Exercise details: Only the pictures are to be omitted; every entry beneath should otherwise be duplicated exactly.

Extracted entries:
»»
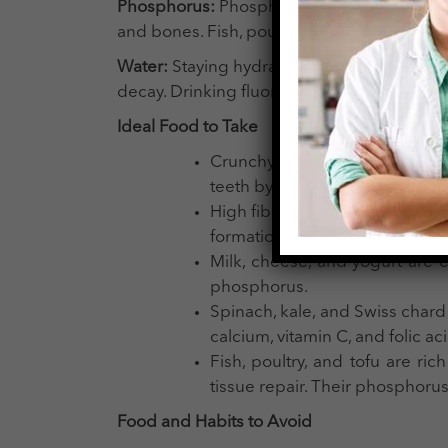
Phosphorus:
Phosphorus is a mineral that 
and bones. Fish, poultry, nuts, and dairy 
Water
:
Staying hydrated is vital for mainta
decay. Drinking fluoridated water helps in 
Ideal Food to Take
Crunchy fruits and vegetables l
teeth by stimulating saliva pro
High fiber content food promo
formation.
Milk, cheese, and yogurt are e
phosphorus.
Spinach, kale, and Swiss chard
calcium, vitamin C, and folic ac
Fish, poultry, and tofu are ri
tissue repair. Their phosphorus
Food and Habits to Avoid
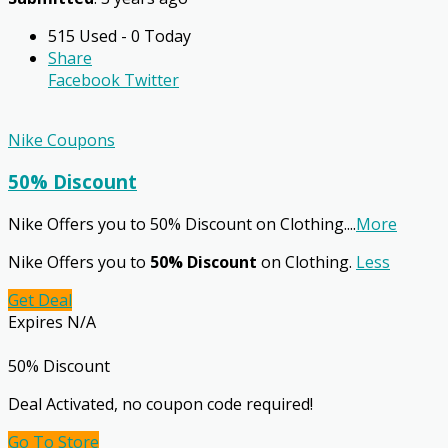
515 Used - 0 Today
Share
Facebook
Twitter
Nike Coupons
50% Discount
Nike Offers you to 50% Discount on Clothing.
...
More
Nike Offers you to
50% Discount
on Clothing.
Less
Get Deal
Expires N/A
50% Discount
Deal Activated, no coupon code required!
Go To Store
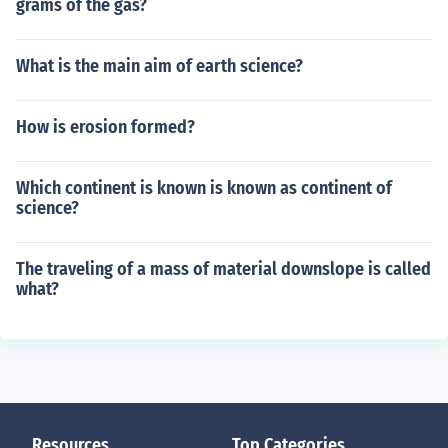
grams of the gas?
What is the main aim of earth science?
How is erosion formed?
Which continent is known is known as continent of
science?
The traveling of a mass of material downslope is called
what?
Resources
Top Categories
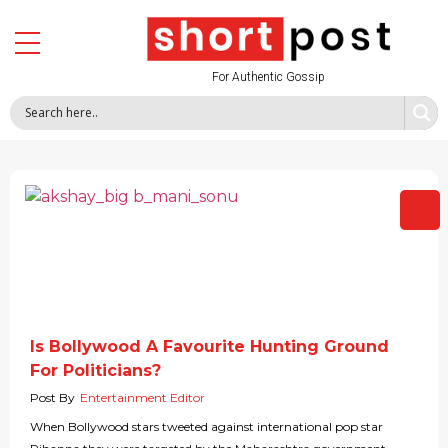
For Authentic Gossip
Is Bollywood A Favourite Hunting Ground
For Politicians?
Post By
Entertainment Editor
When Bollywood stars tweeted against international pop star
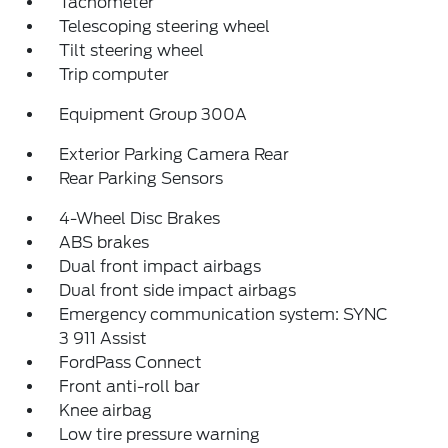
Tachometer
Telescoping steering wheel
Tilt steering wheel
Trip computer
Equipment Group 300A
Exterior Parking Camera Rear
Rear Parking Sensors
4-Wheel Disc Brakes
ABS brakes
Dual front impact airbags
Dual front side impact airbags
Emergency communication system: SYNC
3 911 Assist
FordPass Connect
Front anti-roll bar
Knee airbag
Low tire pressure warning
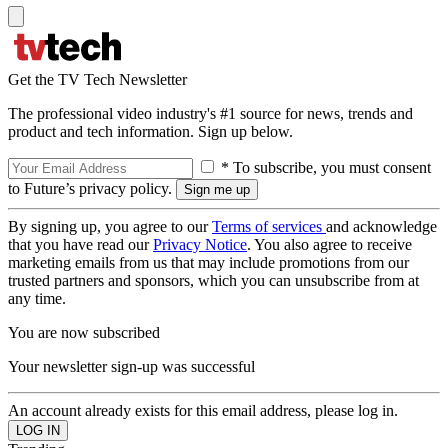
Get the TV Tech Newsletter
The professional video industry's #1 source for news, trends and
product and tech information. Sign up below.
* To subscribe, you must consent
to Future’s privacy policy.
By signing up, you agree to our
Terms of services
and acknowledge
that you have read our
Privacy Notice
. You also agree to receive
marketing emails from us that may include promotions from our
trusted partners and sponsors, which you can unsubscribe from at
any time.
You are now subscribed
Your newsletter sign-up was successful
An account already exists for this email address, please log in.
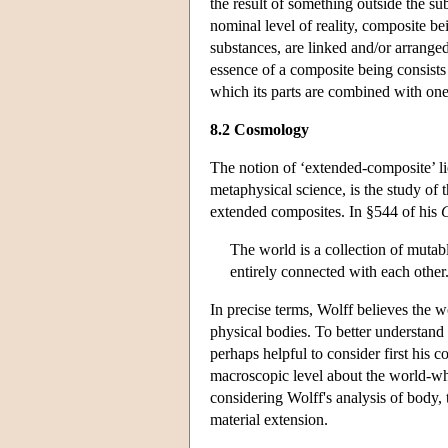
the result of something outside the sub
nominal level of reality, composite bei
substances, are linked and/or arranged
essence of a composite being consists
which its parts are combined with one
8.2 Cosmology
The notion of ‘extended-composite’ li
metaphysical science, is the study of
extended composites. In §544 of his
The world is a collection of mutabl
entirely connected with each other
In precise terms, Wolff believes the w
physical bodies. To better understand 
perhaps helpful to consider first his 
macroscopic level about the world-who
considering Wolff's analysis of body,
material extension.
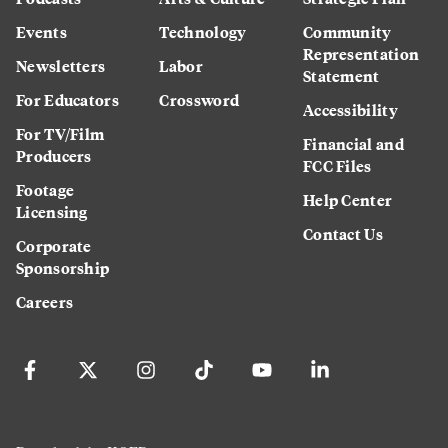
Events
Technology
Community
Representation
Newsletters
Labor
Statement
For Educators
Crossword
Accessibility
For TV/Film
Financial and
Producers
FCC Files
Footage
Help Center
Licensing
Contact Us
Corporate
Sponsorship
Careers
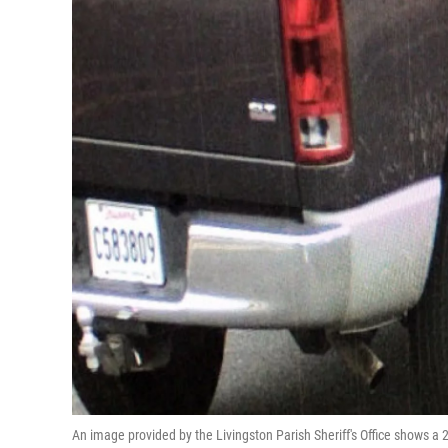
An image provided by the Livingston Parish Sheriff's Office shows a 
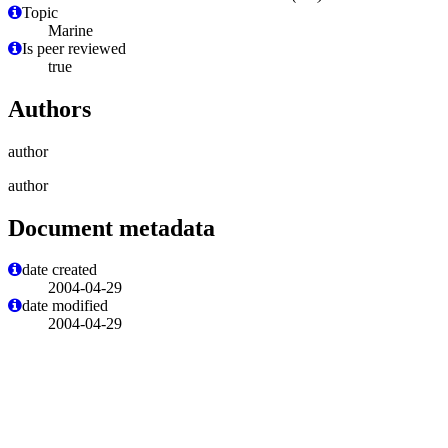
Topic
Marine
Is peer reviewed
true
Authors
author
author
Document metadata
date created
2004-04-29
date modified
2004-04-29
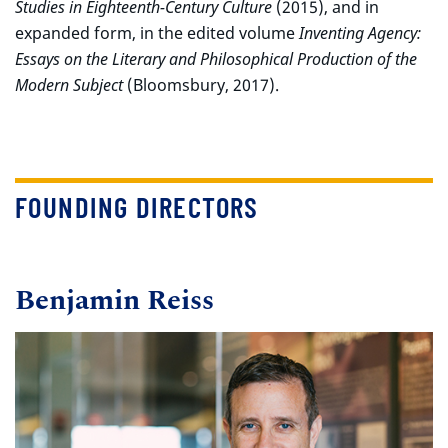
Studies in Eighteenth-Century Culture
(2015), and in
expanded form, in the edited volume
Inventing Agency:
Essays on the Literary and Philosophical Production of the
Modern Subject
(Bloomsbury, 2017).
FOUNDING DIRECTORS
Benjamin Reiss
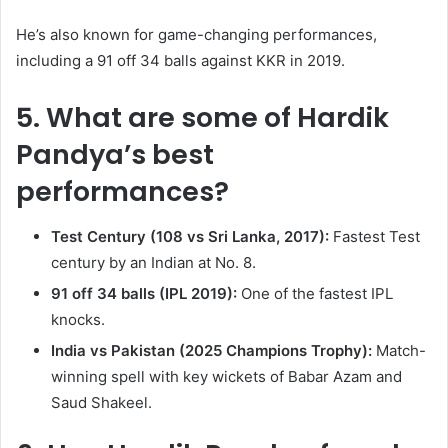
He’s also known for game-changing performances,
including a 91 off 34 balls against KKR in 2019.
5. What are some of Hardik
Pandya’s best
performances?
Test Century (108 vs Sri Lanka, 2017):
Fastest Test
century by an Indian at No. 8.
91 off 34 balls (IPL 2019):
One of the fastest IPL
knocks.
India vs Pakistan (2025 Champions Trophy):
Match-
winning spell with key wickets of Babar Azam and
Saud Shakeel.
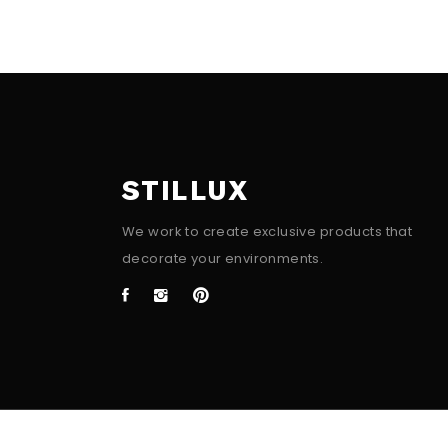
STILLUX
We work to create exclusive products that
decorate your environments.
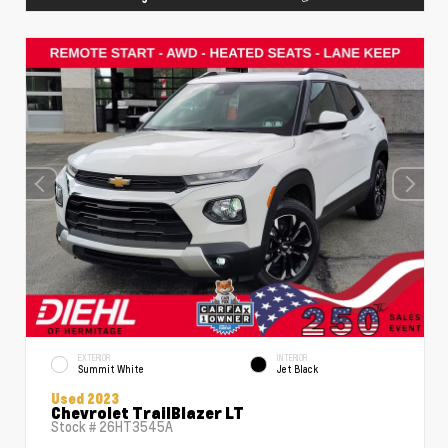
EXTERIOR
INTERIOR
Summit White
Jet Black
Used 2023
Chevrolet TrailBlazer LT
Stock #
26HT3545A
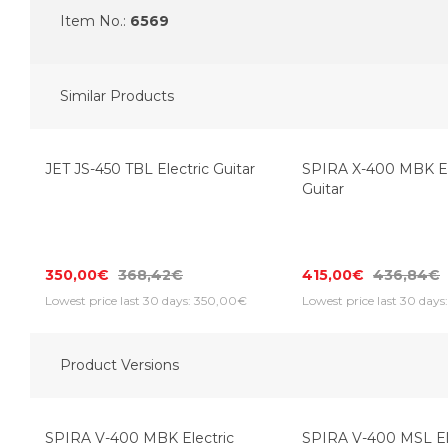
Item No.:
6569
Similar Products
JET JS-450 TBL Electric Guitar
SPIRA X-400 MBK El
Guitar
350,00€
368,42€
415,00€
436,84€
Lowest price last 30 days: 350,00€
Lowest price last 30 days
Product Versions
««
Task output:
Phosphorus:
Phosphorus is a mineral that 
and bones. Fish, poultry, nuts, and dairy 
Water
:
Staying hydrated is vital for mainta
decay. Drinking fluoridated water helps in 
Ideal Food to Take
Crunchy fruits and vegetables l
teeth by stimulating saliva pro
High fiber content food promo
formation.
Milk, cheese, and yogurt are e
phosphorus.
Spinach, kale, and Swiss chard
calcium, vitamin C, and folic ac
Fish, poultry, and tofu are ri
tissue repair. Their phosphorus
Food and Habits to Avoid
515 Used - 0 Today
Share
Facebook
Twitter
Nike Coupons
50% Discount
Nike Offers you to 50% Discount on Clothing.
...
More
Nike Offers you to
50% Discount
on Clothing.
Less
Get Deal
Expires N/A
50% Discount
Deal Activated, no coupon code required!
Go To Store
grams of the gas?
What is the main aim of earth science?
How is erosion formed?
Which continent is known is known as continent of
science?
The traveling of a mass of material downslope is called
what?
Resources
Top Categories
For Authentic Gossip
Is Bollywood A Favourite Hunting Ground
For Politicians?
Post By
Entertainment Editor
When Bollywood stars tweeted against international pop star
Tachometer
Telescoping steering wheel
Tilt steering wheel
Trip computer
Equipment Group 300A
Exterior Parking Camera Rear
Rear Parking Sensors
4-Wheel Disc Brakes
ABS brakes
Dual front impact airbags
Dual front side impact airbags
Emergency communication system: SYNC
3 911 Assist
FordPass Connect
Front anti-roll bar
Knee airbag
Low tire pressure warning
Get the TV Tech Newsletter
The professional video industry's #1 source for news, trends and
product and tech information. Sign up below.
* To subscribe, you must consent
to Future’s privacy policy.
By signing up, you agree to our
Terms of services
and acknowledge
that you have read our
Privacy Notice
. You also agree to receive
marketing emails from us that may include promotions from our
trusted partners and sponsors, which you can unsubscribe from at
any time.
You are now subscribed
Your newsletter sign-up was successful
An account already exists for this email address, please log in.
the result of something outside the sub
nominal level of reality, composite bei
substances, are linked and/or arranged
essence of a composite being consists
which its parts are combined with one
8.2 Cosmology
The notion of ‘extended-composite’ li
metaphysical science, is the study of
extended composites. In §544 of his
The world is a collection of mutabl
entirely connected with each other
In precise terms, Wolff believes the w
physical bodies. To better understand 
perhaps helpful to consider first his 
macroscopic level about the world-who
considering Wolff's analysis of body,
material extension.
Events
Technology
Community
Representation
Newsletters
Labor
Statement
For Educators
Crossword
Accessibility
For TV/Film
Financial and
Producers
FCC Files
Footage
Help Center
Licensing
Contact Us
Corporate
Sponsorship
Careers
An image provided by the Livingston Parish Sheriff's Office shows a 
Topic
Marine
Is peer reviewed
true
Authors
author
author
Document metadata
date created
2004-04-29
date modified
2004-04-29
Studies in Eighteenth-Century Culture
(2015), and in
expanded form, in the edited volume
Inventing Agency:
Essays on the Literary and Philosophical Production of the
Modern Subject
(Bloomsbury, 2017).
FOUNDING DIRECTORS
Benjamin Reiss
He’s also known for game-changing performances,
including a 91 off 34 balls against KKR in 2019.
5. What are some of Hardik
Pandya’s best
performances?
Test Century (108 vs Sri Lanka, 2017):
Fastest Test
century by an Indian at No. 8.
91 off 34 balls (IPL 2019):
One of the fastest IPL
knocks.
India vs Pakistan (2025 Champions Trophy):
Match-
winning spell with key wickets of Babar Azam and
Saud Shakeel.
STILLUX
We work to create exclusive products that
decorate your environments.
EXTERIOR
INTERIOR
Summit White
Jet Black
Used 2023
Chevrolet TrailBlazer LT
Stock #
26HT3545A
Item No.:
6569
Similar Products
JET JS-450 TBL Electric Guitar
SPIRA X-400 MBK El
Guitar
350,00€
368,42€
415,00€
436,84€
Lowest price last 30 days: 350,00€
Lowest price last 30 days
Product Versions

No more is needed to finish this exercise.